Employing Machine Learning Techniques for Comprehensive Analysis in Medical Research

Article type
Authors
da Silva A1, Pedrosa M2, Alves W3, Sugino R3, Souza G3, Maruyama E3, Ponciano J3
1Hospital Israelita Albert Einstein, Sao Paulo, SP, Brazil
2Universidade Federal de São Paulo (UNIFESP), Sao Paulo, SP, Brazil
3Universidade Santo Amaro (UNISA), Sao Paulo, SP, Brazil
Abstract
The advent of artificial intelligence (AI) and machine learning (ML) has revolutionized numerous fields, including health sciences. These cutting-edge technologies offer powerful tools for the analysis and interpretation of vast datasets, which are increasingly prevalent in medical research. The utilization of AI methods for systematic reviews holds the potential to enhance the accuracy, efficiency, and comprehensiveness of these critical evaluations. This paper delves into the integration of machine learning techniques in the systematic review process within the health sciences domain. It explores how AI can streamline data extraction, identify relevant studies, and assess the quality of evidence more effectively than traditional manual methods. Our discussion aims to provide a thorough understanding of the transformative impact that AI methodologies can have on systematic reviews, ultimately contributing to the advancement of healthcare research and patient outcomes.
The article aims to critically evaluate how machine learning (ML) techniques can optimize systematic review and meta-analysis processes. It focuses on several key areas: improving literature search comprehensiveness, enhancing study selection accuracy, automating data extraction to reduce errors, appraising study quality more objectively, facilitating data export to statistical software, providing free ML tools for broader research access, supporting the synthesis and writing of reviews for clearer reporting, and integrating ML in meta-analysis for better statistical analysis, data interpretation, and graphical data representation.
In conclusion, the exploration of machine learning (ML) techniques within the realm of medical research has revealed a significant potential to enhance the systematic review and meta-analysis process.
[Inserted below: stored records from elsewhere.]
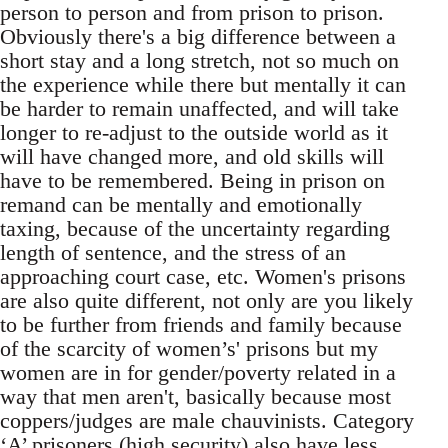
person to person and from prison to prison.
Obviously there's a big difference between a
short stay and a long stretch, not so much on
the experience while there but mentally it can
be harder to remain unaffected, and will take
longer to re-adjust to the outside world as it
will have changed more, and old skills will
have to be remembered. Being in prison on
remand can be mentally and emotionally
taxing, because of the uncertainty regarding
length of sentence, and the stress of an
approaching court case, etc. Women's prisons
are also quite different, not only are you likely
to be further from friends and family because
of the scarcity of women’s' prisons but my
women are in for gender/poverty related in a
way that men aren't, basically because most
coppers/judges are male chauvinists. Category
‘A’ prisoners (high security) also have less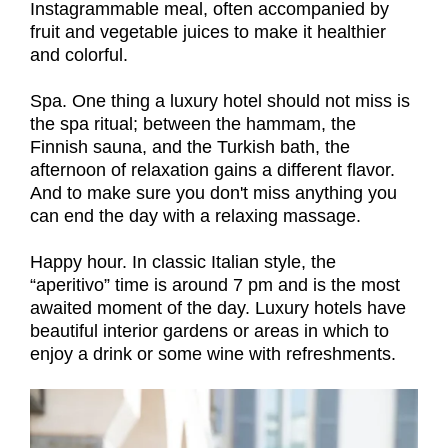
Instagrammable meal, often accompanied by
fruit and vegetable juices to make it healthier
and colorful.
Spa. One thing a luxury hotel should not miss is
the spa ritual; between the hammam, the
Finnish sauna, and the Turkish bath, the
afternoon of relaxation gains a different flavor.
And to make sure you don't miss anything you
can end the day with a relaxing massage.
Happy hour. In classic Italian style, the
“aperitivo” time is around 7 pm and is the most
awaited moment of the day. Luxury hotels have
beautiful interior gardens or areas in which to
enjoy a drink or some wine with refreshments.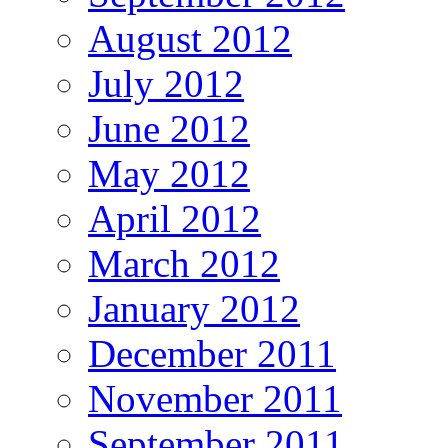
August 2012
July 2012
June 2012
May 2012
April 2012
March 2012
January 2012
December 2011
November 2011
September 2011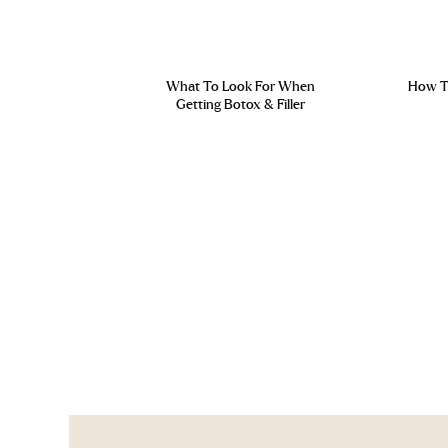
What To Look For When
How To
Getting Botox & Filler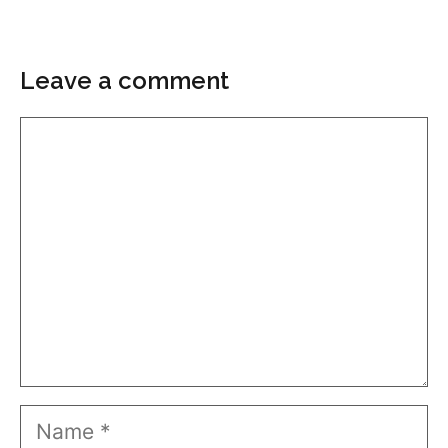
Leave a comment
Comment
Name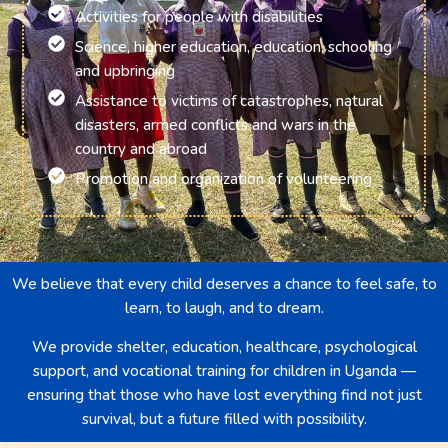
Activities for people with disabilities
Science, higher education, education, schooling
and upbringing
Assistance to victims of catastrophes, natural
disasters, armed conflicts and wars in the
country and abroad
Promotion and organization of volunteering
We believe that every child deserves a chance to feel safe, to
learn, to laugh, and to dream.
We provide shelter, education, healthcare, psychological
support, and vocational training for children in Uganda —
ensuring that those who have lost everything find not just
survival, but a future filled with possibility.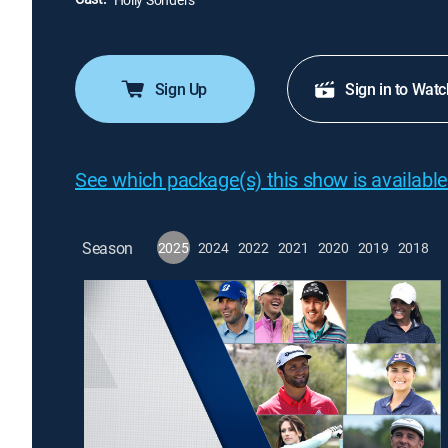
Sign Up
Sign in to Watc
See which package(s) this show is available
Season
2025
2024
2022
2021
2020
2019
2018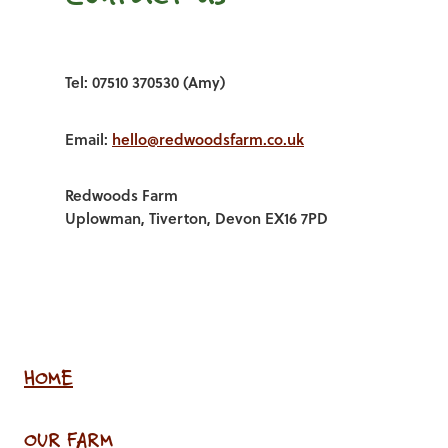
Tel: 07510 370530 (Amy)
Email:
hello@redwoodsfarm.co.uk
Redwoods Farm
Uplowman, Tiverton, Devon EX16 7PD
HOME
OUR FARM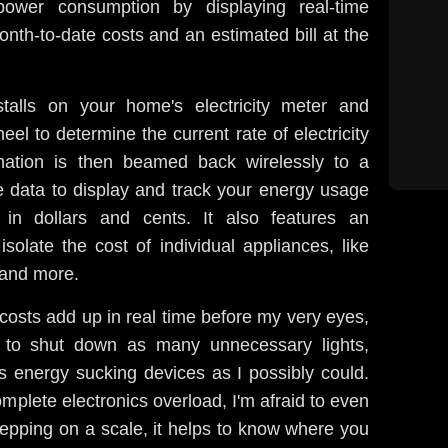
ower consumption by displaying real-time
onth-to-date costs and an estimated bill at the
stalls on your home's electricity meter and
heel to determine the current rate of electricity
mation is then beamed back wirelessly to a
e data to display and track your energy usage
 in dollars and cents. It also features an
olate the cost of individual appliances, like
 and more.
y costs add up in real time before my very eyes,
e to shut down as many unnecessary lights,
s energy sucking devices as I possibly could.
omplete electronics overload, I'm afraid to even
 stepping on a scale, it helps to know where you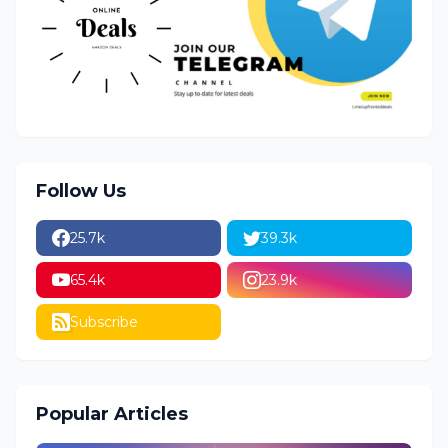
Follow Us
25.7k
39.3k
65.4k
23.9k
Subscribe
Popular Articles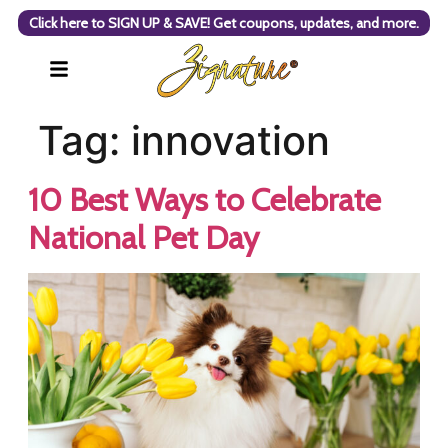
Click here to SIGN UP & SAVE! Get coupons, updates, and more.
Tag:
innovation
10 Best Ways to Celebrate
National Pet Day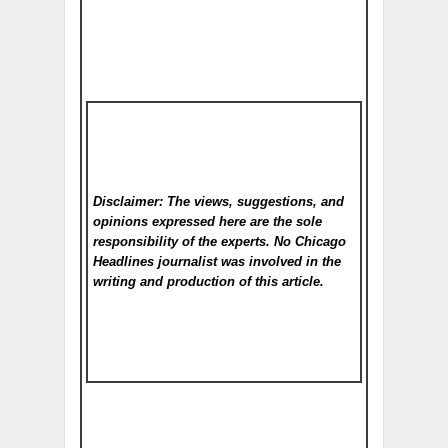
Disclaimer: The views, suggestions, and
opinions expressed here are the sole
responsibility of the experts. No Chicago
Headlines
journalist was involved in the
writing and production of this article.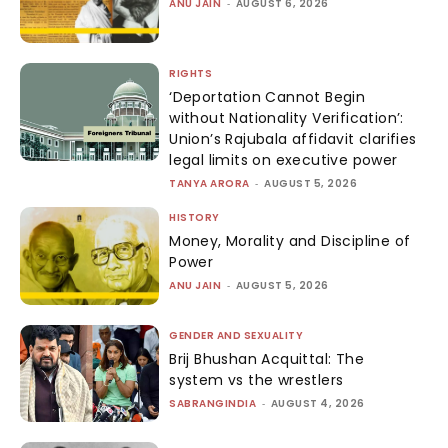
ANU JAIN
-
AUGUST 6, 2026
RIGHTS
‘Deportation Cannot Begin
without Nationality Verification’:
Union’s Rajubala affidavit clarifies
legal limits on executive power
TANYA ARORA
-
AUGUST 5, 2026
HISTORY
Money, Morality and Discipline of
Power
ANU JAIN
-
AUGUST 5, 2026
GENDER AND SEXUALITY
Brij Bhushan Acquittal: The
system vs the wrestlers
SABRANGINDIA
-
AUGUST 4, 2026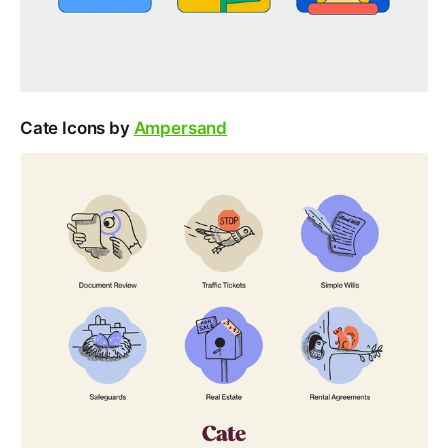
Cate Icons by
Ampersand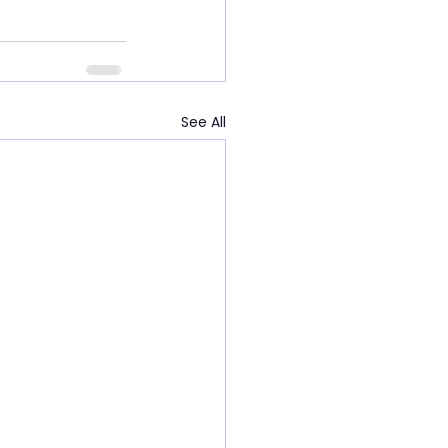
See All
The application of ML has shown promise in every step, from conducting thorough literature searches to the selection of studies, data extraction, and quality assessment. The ability of ML to export data in a user-friendly format and assist in the meticulous task of writing reviews has further underscored its value.
As the technology continues to evolve, it is expected that ML will become an integral component of the systematic review and meta-analysis toolkit, contributing to the advancement of evidence-based medicine and ultimately improving patient care and health outcomes.